Implementation evidence: this topic is grounded in the reviewed GGUF.MiRust.com source snapshot. It documents observed code and artifacts without claiming broad deployment, model quality, or production readiness.
Generator
The runtime uses a project-owned XorShift64 generator. A zero seed is normalized by the constructor to avoid the all-zero absorbing state.
Full generation
run_generation creates a fresh RNG from the configured seed for every prompt, so identical accepted model bytes, prompt tokens, configuration, and floating-point execution should replay the same sequence.
Single-token continuation
generate_next_token uses the runtime-owned RNG and advances it across calls.
Limits
Reproducibility is not guaranteed across changed source revisions, compilers, math implementations, architectures, quantized artifacts, tokenizer bytes, or floating-point semantics. The seed is one field in a reproduction record, not a complete proof.
Scope
This starter page defines the questions, boundaries, evidence, and failure modes that should be recorded before a capability is presented as supported.
Engineering considerations
- Identify the source, version, target environment, and owner.

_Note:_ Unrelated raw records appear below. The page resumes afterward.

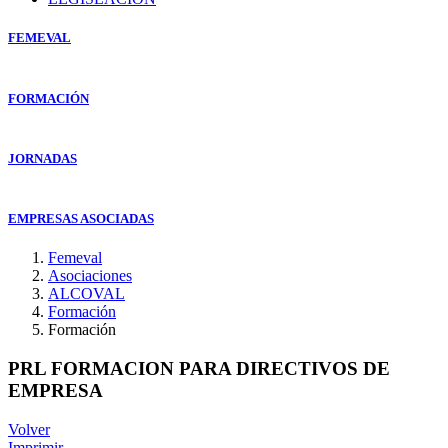
FEMEVAL
FORMACIÓN
JORNADAS
EMPRESAS ASOCIADAS
Femeval
Asociaciones
ALCOVAL
Formación
Formación
PRL FORMACION PARA DIRECTIVOS DE
EMPRESA
Volver
Imprimir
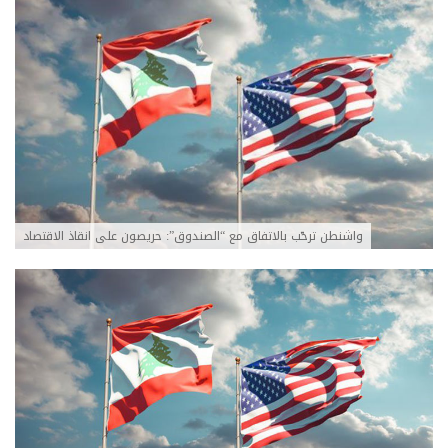
واشنطن ترحّب بالاتفاق مع “الصندوق”: حريصون على انقاذ الاقتصاد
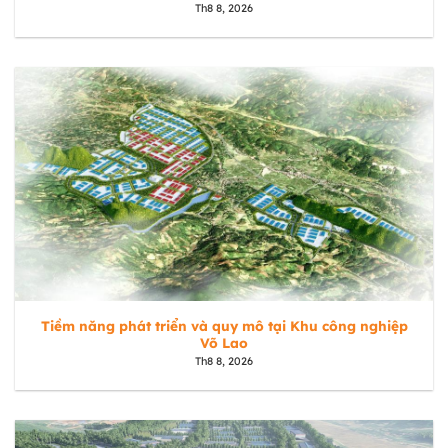
Th8 8, 2026
Tiềm năng phát triển và quy mô tại Khu công nghiệp
Võ Lao
Th8 8, 2026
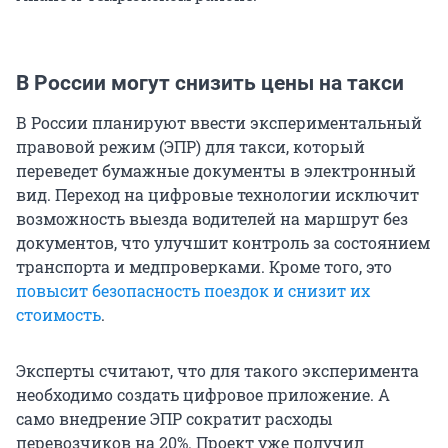
В России могут снизить цены на такси
В России планируют ввести экспериментальный
правовой режим (ЭПР) для такси, который
переведет бумажные документы в электронный
вид. Переход на цифровые технологии исключит
возможность выезда водителей на маршрут без
документов, что улучшит контроль за состоянием
транспорта и медпроверками. Кроме того, это
повысит безопасность поездок и снизит их
стоимость
.
Эксперты считают, что для такого эксперимента
необходимо создать цифровое приложение. А
само внедрение ЭПР сократит расходы
перевозчиков на 20%. Проект уже получил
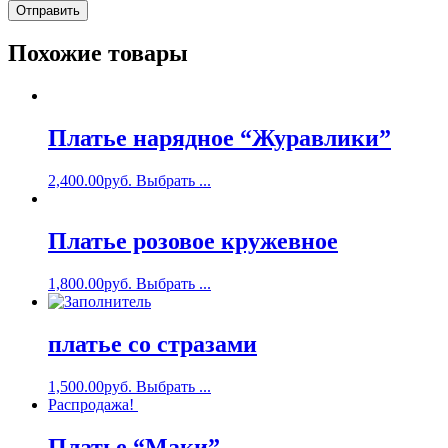
Похожие товары
Платье нарядное “Журавлики”
2,400.00
руб.
Выбрать ...
Платье розовое кружевное
1,800.00
руб.
Выбрать ...
платье со стразами
1,500.00
руб.
Выбрать ...
Распродажа!
Платье “Маки”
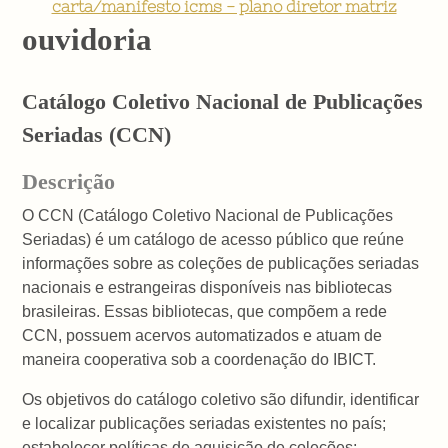
carta/manifesto icms - plano diretor matriz
ouvidoria
Catálogo Coletivo Nacional de Publicações
Seriadas (CCN)
Descrição
O CCN (Catálogo Coletivo Nacional de Publicações
Seriadas) é um catálogo de acesso público que reúne
informações sobre as coleções de publicações seriadas
nacionais e estrangeiras disponíveis nas bibliotecas
brasileiras. Essas bibliotecas, que compõem a rede
CCN, possuem acervos automatizados e atuam de
maneira cooperativa sob a coordenação do IBICT.
Os objetivos do catálogo coletivo são difundir, identificar
e localizar publicações seriadas existentes no país;
estabelecer políticas de aquisição de coleções;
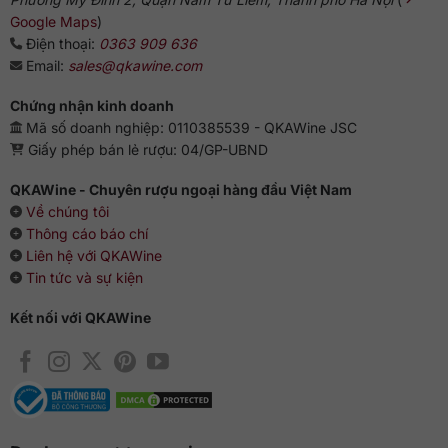
Pháp về Việt Nam với mức
giá rượu vang Pháp cao cấp
Google Maps
)
chính hãng
tốt nhất thị trường. Quý khách hãy liên hệ hotline
Điện thoại:
0363 909 636
0363 90 9636
hoặc truy cập
qkawine.com
để tham khảo
Email:
sales@qkawine.com
chi tiết
rượu vang nhập khẩu tại TPHCM
và đặt hàng.
Chứng nhận kinh doanh
Mã số doanh nghiệp: 0110385539 - QKAWine JSC
Giấy phép bán lẻ rượu: 04/GP-UBND
QKAWine - Chuyên rượu ngoại hàng đầu Việt Nam
Về chúng tôi
Thông cáo báo chí
Liên hệ với QKAWine
Tin tức và sự kiện
Kết nối với QKAWine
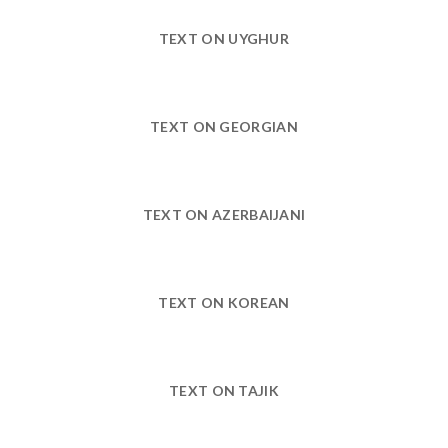
TEXT ON UYGHUR
TEXT ON GEORGIAN
TEXT ON AZERBAIJANI
TEXT ON KOREAN
TEXT ON TAJIK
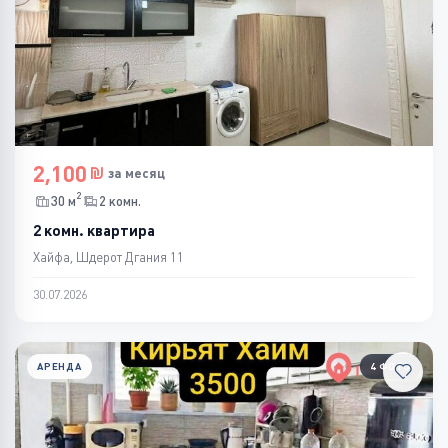
2,100
за месяц
2
30 м
2 комн.
2 комн. квартира
Хайфа, Шдерот Дгания 11
30.07.2026
АРЕНДА
4 ФОТО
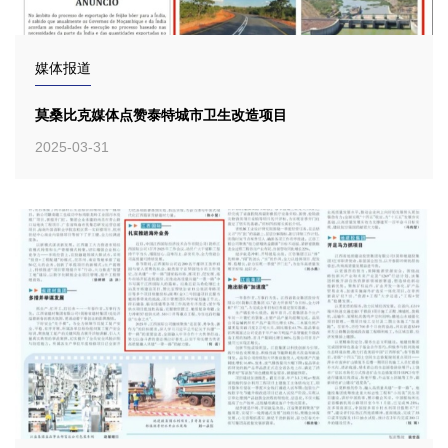
媒体报道
莫桑比克媒体点赞泰特城市卫生改造项目
2025-03-31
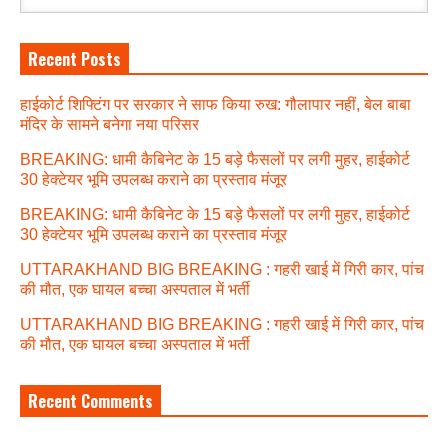
Recent Posts
हाईकोर्ट शिफ्टिंग पर सरकार ने साफ किया रुख: गौलापार नहीं, बेल बाबा
मंदिर के सामने बनेगा नया परिसर
BREAKING: धामी कैबिनेट के 15 बड़े फैसलों पर लगी मुहर, हाईकोर्ट
30 हेक्टेयर भूमि उपलब्ध कराने का प्रस्ताव मंजूर
BREAKING: धामी कैबिनेट के 15 बड़े फैसलों पर लगी मुहर, हाईकोर्ट
30 हेक्टेयर भूमि उपलब्ध कराने का प्रस्ताव मंजूर
UTTARAKHAND BIG BREAKING : गहरी खाई में गिरी कार, पांच
की मौत, एक घायल बच्चा अस्पताल में भर्ती
UTTARAKHAND BIG BREAKING : गहरी खाई में गिरी कार, पांच
की मौत, एक घायल बच्चा अस्पताल में भर्ती
Recent Comments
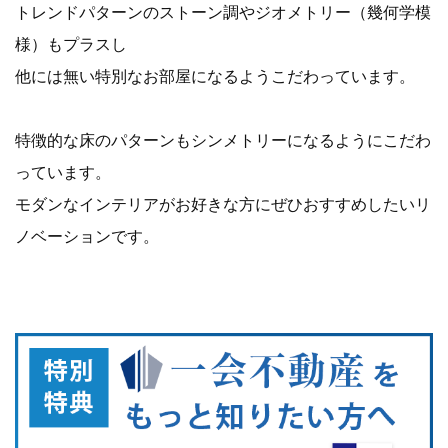
トレンドパターンのストーン調やジオメトリー（幾何学模
様）もプラスし
他には無い特別なお部屋になるようこだわっています。
特徴的な床のパターンもシンメトリーになるようにこだわ
っています。
モダンなインテリアがお好きな方にぜひおすすめしたいリ
ノベーションです。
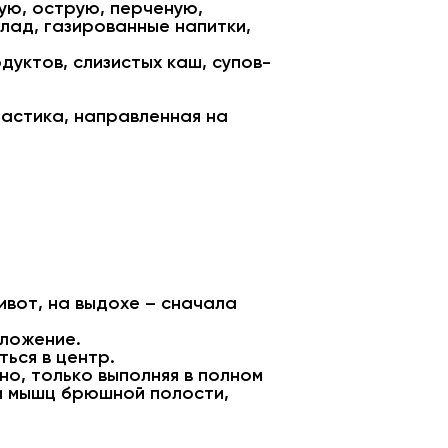
ую, острую, перченую,
олад, газированные напитки,
уктов, слизистых каш, супов-
астика, направленная на
ивот, на выдохе – сначала
оложение.
ься в центр.
о, только выполняя в полном
ии мышц брюшной полости,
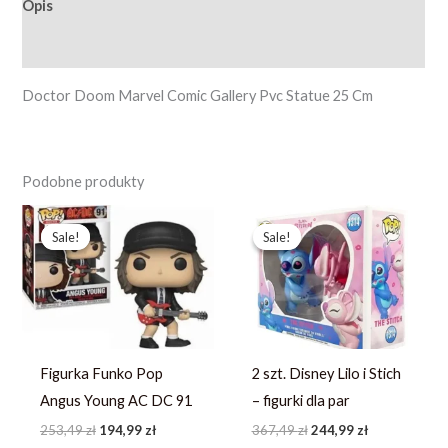
Opis
Opinie (0)
Doctor Doom Marvel Comic Gallery Pvc Statue 25 Cm
Podobne produkty
Pierwotna
Aktualna
Pierwotna
Aktualna
cena
cena
cena
cena
Sale!
Sale!
Sale!
Sale!
wynosiła:
wynosi:
wynosiła:
wynosi:
253,49 zł.
194,99 zł.
367,49 zł.
244,99 zł.
Figurka Funko Pop
2 szt. Disney Lilo i Stich
Angus Young AC DC 91
– figurki dla par
253,49
zł
194,99
zł
367,49
zł
244,99
zł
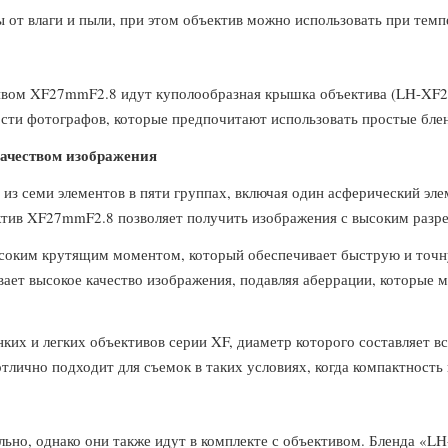
 от влаги и пыли, при этом объектив можно использовать при темп
ивом XF27mmF2.8 идут куполообразная крышка объектива (LH-XF27
ости фотографов, которые предпочитают использовать простые блен
качеством изображения
 из семи элементов в пяти группах, включая один асферический эл
ектив XF27mmF2.8 позволяет получить изображения с высоким раз
соким крутящим моментом, который обеспечивает быструю и точну
ивает высокое качество изображения, подавляя аберрации, которые
ких и легких объективов серии XF, диаметр которого составляет вс
 отлично подходит для съемок в таких условиях, когда компактност
ьно, однако они также идут в комплекте с объективом. Бленда «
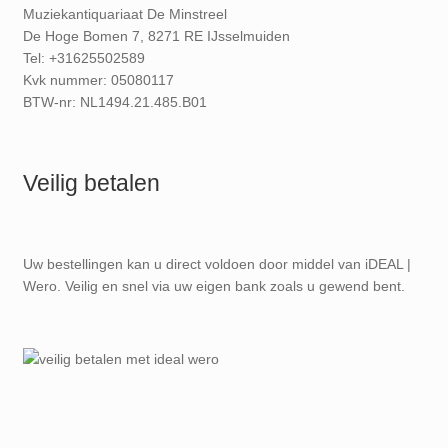
Muziekantiquariaat De Minstreel
De Hoge Bomen 7, 8271 RE IJsselmuiden
Tel: +31625502589
Kvk nummer: 05080117
BTW-nr: NL1494.21.485.B01
Veilig betalen
Uw bestellingen kan u direct voldoen door middel van iDEAL |
Wero. Veilig en snel via uw eigen bank zoals u gewend bent.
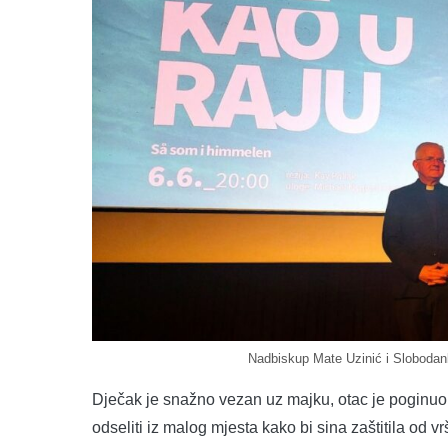
Nadbiskup Mate Uzinić i Slobodank
Dječak je snažno vezan uz majku, otac je poginuo
odseliti iz malog mjesta kako bi sina zaštitila od 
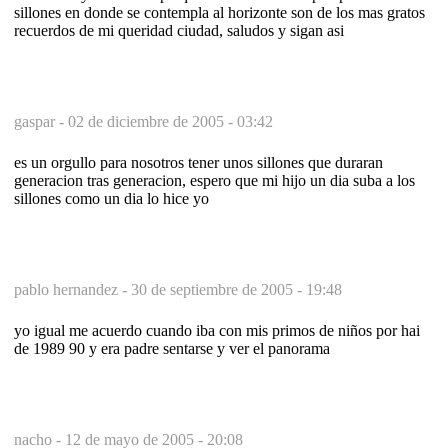
sillones en donde se contempla al horizonte son de los mas gratos
recuerdos de mi queridad ciudad, saludos y sigan asi
gaspar -
02 de diciembre de 2005 - 03:42
es un orgullo para nosotros tener unos sillones que duraran
generacion tras generacion, espero que mi hijo un dia suba a los
sillones como un dia lo hice yo
pablo hernandez -
30 de septiembre de 2005 - 19:48
yo igual me acuerdo cuando iba con mis primos de niños por hai
de 1989 90 y era padre sentarse y ver el panorama
nacho -
12 de mayo de 2005 - 20:08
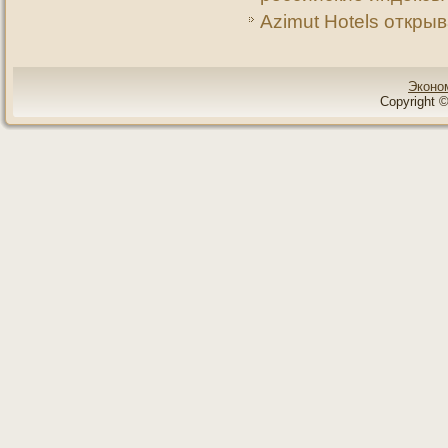
Azimut Hotels откры
Эконо
Copyright ©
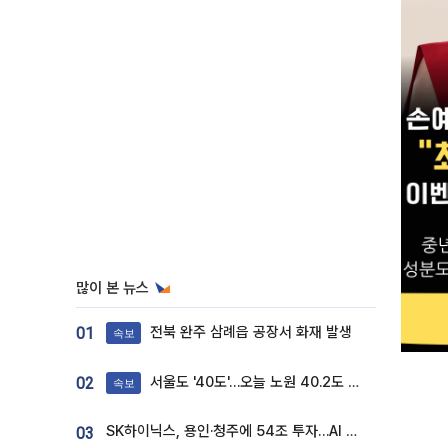
많이 본 뉴스
전북 완주 삼례읍 공장서 화재 발생
01
속보
서울도 '40도'…오늘 노원 40.2도 기록
02
속보
SK하이닉스, 용인·청주에 54조 투자…AI 메모리 생산기지 키운다
03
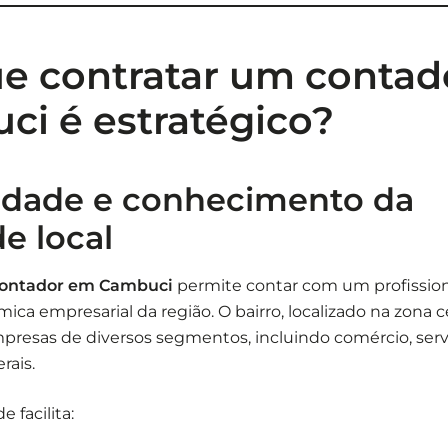
ue contratar um conta
i é estratégico?
idade e conhecimento da
de local
ontador em Cambuci
permite contar com um profissio
ica empresarial da região. O bairro, localizado na zona c
presas de diversos segmentos, incluindo comércio, serv
rais.
 facilita:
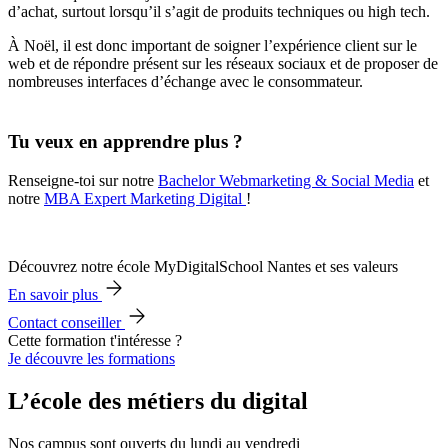
d’achat, surtout lorsqu’il s’agit de produits techniques ou high tech.
À Noël, il est donc important de soigner l’expérience client sur le
web et de répondre présent sur les réseaux sociaux et de proposer de
nombreuses interfaces d’échange avec le consommateur.
Tu veux en apprendre plus ?
Renseigne-toi sur notre
Bachelor Webmarketing & Social Media
et
notre
MBA Expert Marketing Digital
!
Découvrez notre école MyDigitalSchool Nantes et ses valeurs
En savoir plus
Contact conseiller
Cette formation t'intéresse ?
Je découvre les formations
L’école des métiers du digital
Nos campus sont ouverts du lundi au vendredi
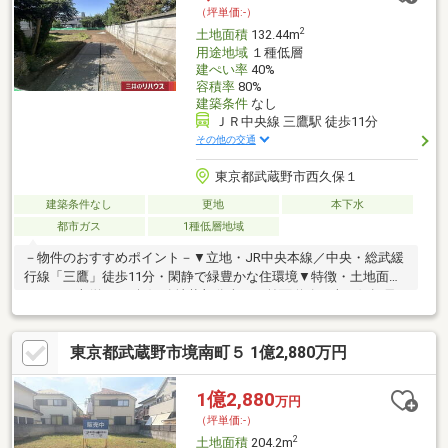
で一からご検討いただくことが可能です。
（坪単価:-）
2
土地面積
132.44m
用途地域
１種低層
建ぺい率
40%
容積率
80%
建築条件
なし
ＪＲ中央線 三鷹駅 徒歩11分
その他の交通
東京都武蔵野市西久保１
建築条件なし
更地
本下水
都市ガス
1種低層地域
－物件のおすすめポイント－▼立地・JR中央本線／中央・総武緩
行線「三鷹」徒歩11分・閑静で緑豊かな住環境▼特徴・土地面積
132.44平米(約40.06坪)※路地状部分含む・前面道路は南西側幅員
約5.3mの公道・通行人の視線等が届きにくい土地形状・建築条件
付宅地販売ではありません・お好きな工務店等をご利用可能・更
東京都武蔵野市境南町５ 1億2,880万円
地▼周辺環境・ふじ公園 徒歩1分(約60m)・いなげや武蔵野西久保
店 徒歩3分(約200m)■ ご希望の住まい探しをお手伝いします
━━━━━・・・物件の詳細・ご相談はお気軽にお問い合わせく
1億2,880
万円
ださい。
（坪単価:-）
2
土地面積
204.2m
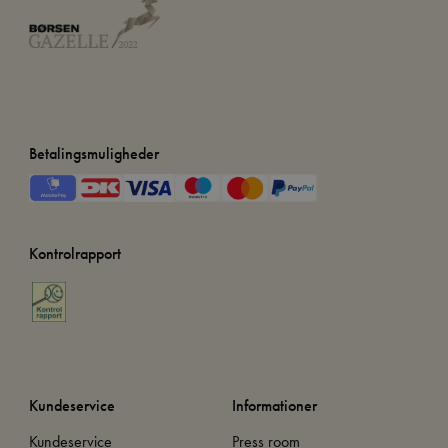
Betalingsmuligheder
Kontrolrapport
Kundeservice
Informationer
Kundeservice
Press room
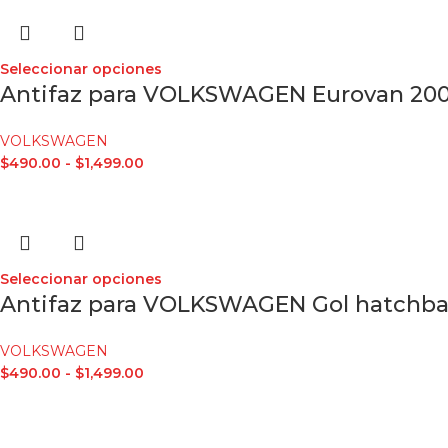
Seleccionar opciones
Antifaz para VOLKSWAGEN Eurovan 20
VOLKSWAGEN
$
490.00
-
$
1,499.00
Seleccionar opciones
Antifaz para VOLKSWAGEN Gol hatchbac
VOLKSWAGEN
$
490.00
-
$
1,499.00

- Separate observed values from estimates and externally reported values.
- Record trade-offs, unsupported cases, and fallback behavior.
- Link performance statements to a compatible benchmark methodology.
Verification questions
- What exact artifact, revision, backend, and environment were reviewed?
- Which assumptions could change the result?
- Which data should be retained so another engineer can reproduce the conclusion?